There’s nothing personal in this for Kris, say people who have spent time with him. His passion is brain science and possibilities research around it throws up.
Biocon’s Mazumdar-Shaw says her home city Bengaluru’s “fusion approach to Bio-IT will make this study path-breaking”. Bio-IT, as in biology-information technology. She adds: “Moreover, knowing Kris’s attention to detail, he will drive digital discipline in this study to make it as significant as the Framingham Heart Study. The fact that this study is being designed very thoughtfully to leverage digital devices at an individual level makes it that more comprehensive and more sophisticated.”
Mazumdar-Shaw has been an independent director on the Infosys board since January 2014. Kris stepped down as executive vice-chairman of the company that October.

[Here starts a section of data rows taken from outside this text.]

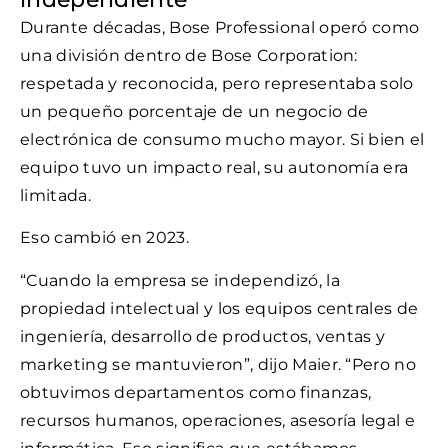
Durante décadas, Bose Professional operó como
una división dentro de Bose Corporation:
respetada y reconocida, pero representaba solo
un pequeño porcentaje de un negocio de
electrónica de consumo mucho mayor. Si bien el
equipo tuvo un impacto real, su autonomía era
limitada.
Eso cambió en 2023.
“Cuando la empresa se independizó, la
propiedad intelectual y los equipos centrales de
ingeniería, desarrollo de productos, ventas y
marketing se mantuvieron”, dijo Maier. “Pero no
obtuvimos departamentos como finanzas,
recursos humanos, operaciones, asesoría legal e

B N Gangadhar, the director of NIMHANS, India’s premier neurosciences education, research and medical institute, has realistic expectations with regard to outcomes and the time it will take. He believes while the first decade will deliver only optimal results, the real definitive answers will take much longer to come by.
“The richness of data will keep getting better,” says Dr Gangadhar, whose doctorate is in yoga and mental health.
PHFI’s Dr Reddy says the biggest challenge before the Srinivasapura project is to ensure that those recruited as part of the cohort stay and stay till they die. "It will affect the ongoing study otherwise. Repeat visits, year after year is going to be crucial," he says.
At Dalasanur, for now, Seethamma and others are oblivious to the project’s grand, world changing ambitions. What’s attracting them now is a host of benefits, including the cash reward. “Free health checkup and money sounds good,” she says through a translator.
(A version of this story ran in the print edition of Mint newspaper on November 27.)